Document layout analysis data:
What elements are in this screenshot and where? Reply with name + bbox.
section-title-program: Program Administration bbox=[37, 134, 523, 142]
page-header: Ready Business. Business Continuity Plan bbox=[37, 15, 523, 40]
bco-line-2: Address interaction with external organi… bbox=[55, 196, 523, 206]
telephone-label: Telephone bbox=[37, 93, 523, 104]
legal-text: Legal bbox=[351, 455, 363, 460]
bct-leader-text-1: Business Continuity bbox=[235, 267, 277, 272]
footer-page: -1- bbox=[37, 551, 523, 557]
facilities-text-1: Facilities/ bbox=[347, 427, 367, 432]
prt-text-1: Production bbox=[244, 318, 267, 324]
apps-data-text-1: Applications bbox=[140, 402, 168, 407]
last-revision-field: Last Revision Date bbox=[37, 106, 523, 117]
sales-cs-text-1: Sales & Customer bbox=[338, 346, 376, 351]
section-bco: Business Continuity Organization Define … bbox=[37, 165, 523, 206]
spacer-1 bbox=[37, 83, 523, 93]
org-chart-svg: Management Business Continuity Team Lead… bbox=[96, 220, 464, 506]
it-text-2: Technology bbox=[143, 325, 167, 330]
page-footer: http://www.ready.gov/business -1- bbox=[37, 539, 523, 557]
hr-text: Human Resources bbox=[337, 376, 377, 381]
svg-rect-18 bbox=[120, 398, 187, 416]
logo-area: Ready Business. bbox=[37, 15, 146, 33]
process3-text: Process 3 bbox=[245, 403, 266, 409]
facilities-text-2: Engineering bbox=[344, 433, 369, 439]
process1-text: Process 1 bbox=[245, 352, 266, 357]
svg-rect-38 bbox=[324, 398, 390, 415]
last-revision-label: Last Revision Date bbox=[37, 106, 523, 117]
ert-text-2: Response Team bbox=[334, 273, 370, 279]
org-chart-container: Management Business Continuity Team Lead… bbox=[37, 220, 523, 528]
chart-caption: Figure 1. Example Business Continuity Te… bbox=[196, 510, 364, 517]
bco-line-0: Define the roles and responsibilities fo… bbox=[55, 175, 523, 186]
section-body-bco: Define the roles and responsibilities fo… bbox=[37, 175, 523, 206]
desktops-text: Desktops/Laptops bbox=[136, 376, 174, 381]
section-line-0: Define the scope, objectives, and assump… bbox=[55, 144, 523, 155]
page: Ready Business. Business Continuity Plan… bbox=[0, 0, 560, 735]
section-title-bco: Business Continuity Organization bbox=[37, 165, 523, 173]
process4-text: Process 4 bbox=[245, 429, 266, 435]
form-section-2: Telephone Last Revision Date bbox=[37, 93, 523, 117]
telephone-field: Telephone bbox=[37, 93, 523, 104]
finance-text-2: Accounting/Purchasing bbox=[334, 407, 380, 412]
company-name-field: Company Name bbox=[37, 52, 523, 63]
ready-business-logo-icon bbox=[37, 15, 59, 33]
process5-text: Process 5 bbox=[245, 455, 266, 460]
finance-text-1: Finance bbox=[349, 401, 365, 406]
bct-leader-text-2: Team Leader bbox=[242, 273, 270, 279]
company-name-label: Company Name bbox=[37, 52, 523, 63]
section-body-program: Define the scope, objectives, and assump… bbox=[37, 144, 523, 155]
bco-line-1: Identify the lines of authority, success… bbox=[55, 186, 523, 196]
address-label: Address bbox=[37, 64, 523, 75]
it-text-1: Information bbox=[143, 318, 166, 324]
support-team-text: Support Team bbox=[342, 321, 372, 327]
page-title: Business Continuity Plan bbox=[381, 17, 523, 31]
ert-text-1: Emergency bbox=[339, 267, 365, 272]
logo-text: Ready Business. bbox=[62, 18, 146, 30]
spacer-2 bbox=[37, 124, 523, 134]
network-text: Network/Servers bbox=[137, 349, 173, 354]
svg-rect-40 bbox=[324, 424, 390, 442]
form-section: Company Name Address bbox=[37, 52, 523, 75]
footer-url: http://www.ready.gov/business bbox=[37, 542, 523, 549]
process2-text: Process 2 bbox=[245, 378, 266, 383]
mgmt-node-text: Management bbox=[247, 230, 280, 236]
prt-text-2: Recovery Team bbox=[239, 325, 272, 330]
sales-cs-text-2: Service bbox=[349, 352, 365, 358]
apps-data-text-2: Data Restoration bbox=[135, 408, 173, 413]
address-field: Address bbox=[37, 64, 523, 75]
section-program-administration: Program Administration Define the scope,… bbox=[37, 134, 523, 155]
==
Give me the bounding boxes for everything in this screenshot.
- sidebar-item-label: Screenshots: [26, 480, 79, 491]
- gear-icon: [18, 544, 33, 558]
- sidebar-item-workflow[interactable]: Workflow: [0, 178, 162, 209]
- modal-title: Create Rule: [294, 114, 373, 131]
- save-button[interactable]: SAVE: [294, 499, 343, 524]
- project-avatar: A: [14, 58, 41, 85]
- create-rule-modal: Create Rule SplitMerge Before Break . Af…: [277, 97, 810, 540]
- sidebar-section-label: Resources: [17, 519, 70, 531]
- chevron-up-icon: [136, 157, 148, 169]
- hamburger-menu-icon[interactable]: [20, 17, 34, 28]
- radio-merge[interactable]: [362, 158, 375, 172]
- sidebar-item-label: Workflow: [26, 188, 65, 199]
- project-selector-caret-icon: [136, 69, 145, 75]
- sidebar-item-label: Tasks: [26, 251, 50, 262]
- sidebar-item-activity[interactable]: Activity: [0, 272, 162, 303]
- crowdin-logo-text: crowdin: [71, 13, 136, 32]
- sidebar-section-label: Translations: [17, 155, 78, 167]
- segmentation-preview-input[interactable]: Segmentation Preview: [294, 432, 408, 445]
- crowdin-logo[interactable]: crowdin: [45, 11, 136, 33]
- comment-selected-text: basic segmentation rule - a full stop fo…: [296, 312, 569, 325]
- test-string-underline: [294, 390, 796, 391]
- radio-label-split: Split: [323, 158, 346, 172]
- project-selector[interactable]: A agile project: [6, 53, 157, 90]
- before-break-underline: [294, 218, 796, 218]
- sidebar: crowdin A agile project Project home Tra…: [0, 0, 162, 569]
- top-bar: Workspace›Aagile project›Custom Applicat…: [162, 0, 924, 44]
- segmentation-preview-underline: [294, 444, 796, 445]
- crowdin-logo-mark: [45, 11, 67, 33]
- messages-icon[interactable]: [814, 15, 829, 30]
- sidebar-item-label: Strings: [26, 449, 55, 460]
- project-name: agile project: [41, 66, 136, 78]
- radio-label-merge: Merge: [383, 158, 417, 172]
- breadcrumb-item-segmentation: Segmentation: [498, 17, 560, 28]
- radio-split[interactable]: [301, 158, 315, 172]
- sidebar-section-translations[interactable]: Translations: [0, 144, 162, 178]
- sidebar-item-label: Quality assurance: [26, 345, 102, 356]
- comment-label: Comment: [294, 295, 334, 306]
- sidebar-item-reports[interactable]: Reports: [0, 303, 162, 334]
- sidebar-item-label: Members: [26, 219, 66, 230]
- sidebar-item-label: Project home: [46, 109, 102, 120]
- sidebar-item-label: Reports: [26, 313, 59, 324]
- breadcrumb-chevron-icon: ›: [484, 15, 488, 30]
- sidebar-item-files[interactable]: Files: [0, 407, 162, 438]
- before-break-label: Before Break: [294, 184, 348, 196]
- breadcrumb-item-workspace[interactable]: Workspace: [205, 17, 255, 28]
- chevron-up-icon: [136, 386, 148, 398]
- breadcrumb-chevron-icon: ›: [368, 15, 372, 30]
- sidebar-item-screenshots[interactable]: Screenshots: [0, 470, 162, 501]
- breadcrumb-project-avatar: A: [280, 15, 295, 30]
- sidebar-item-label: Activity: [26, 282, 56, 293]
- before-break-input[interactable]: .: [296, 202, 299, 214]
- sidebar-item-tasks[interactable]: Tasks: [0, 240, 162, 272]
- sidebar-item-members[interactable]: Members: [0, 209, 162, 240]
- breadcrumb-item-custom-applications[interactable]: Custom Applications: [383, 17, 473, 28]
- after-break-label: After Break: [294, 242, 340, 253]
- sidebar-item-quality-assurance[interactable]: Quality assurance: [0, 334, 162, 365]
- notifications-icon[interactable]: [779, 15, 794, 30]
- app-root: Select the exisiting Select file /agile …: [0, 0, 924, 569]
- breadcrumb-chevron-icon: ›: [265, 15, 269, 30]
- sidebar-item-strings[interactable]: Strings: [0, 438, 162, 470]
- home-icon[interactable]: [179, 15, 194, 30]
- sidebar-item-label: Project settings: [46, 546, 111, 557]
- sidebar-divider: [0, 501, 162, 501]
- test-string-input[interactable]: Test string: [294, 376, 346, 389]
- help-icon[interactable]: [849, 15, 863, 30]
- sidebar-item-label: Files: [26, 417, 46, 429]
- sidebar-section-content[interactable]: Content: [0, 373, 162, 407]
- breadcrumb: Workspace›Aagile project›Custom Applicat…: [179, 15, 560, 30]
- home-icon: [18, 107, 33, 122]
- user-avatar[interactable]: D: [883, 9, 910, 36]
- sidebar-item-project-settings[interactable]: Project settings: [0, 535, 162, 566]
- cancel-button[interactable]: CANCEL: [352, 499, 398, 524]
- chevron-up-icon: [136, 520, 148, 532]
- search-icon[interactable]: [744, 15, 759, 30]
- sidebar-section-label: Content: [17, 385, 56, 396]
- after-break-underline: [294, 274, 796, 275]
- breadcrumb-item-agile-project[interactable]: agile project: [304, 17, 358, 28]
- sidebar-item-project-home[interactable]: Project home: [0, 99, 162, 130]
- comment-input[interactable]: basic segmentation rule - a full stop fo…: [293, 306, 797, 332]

What the exercise asks ▸ Return all lines in the data that include the word "scope".

Exercise response ▸
section-line-0: Define the scope, objectives, and assump… bbox=[55, 144, 523, 155]
section-body-program: Define the scope, objectives, and assump… bbox=[37, 144, 523, 155]
section-program-administration: Program Administration Define the scope,… bbox=[37, 134, 523, 155]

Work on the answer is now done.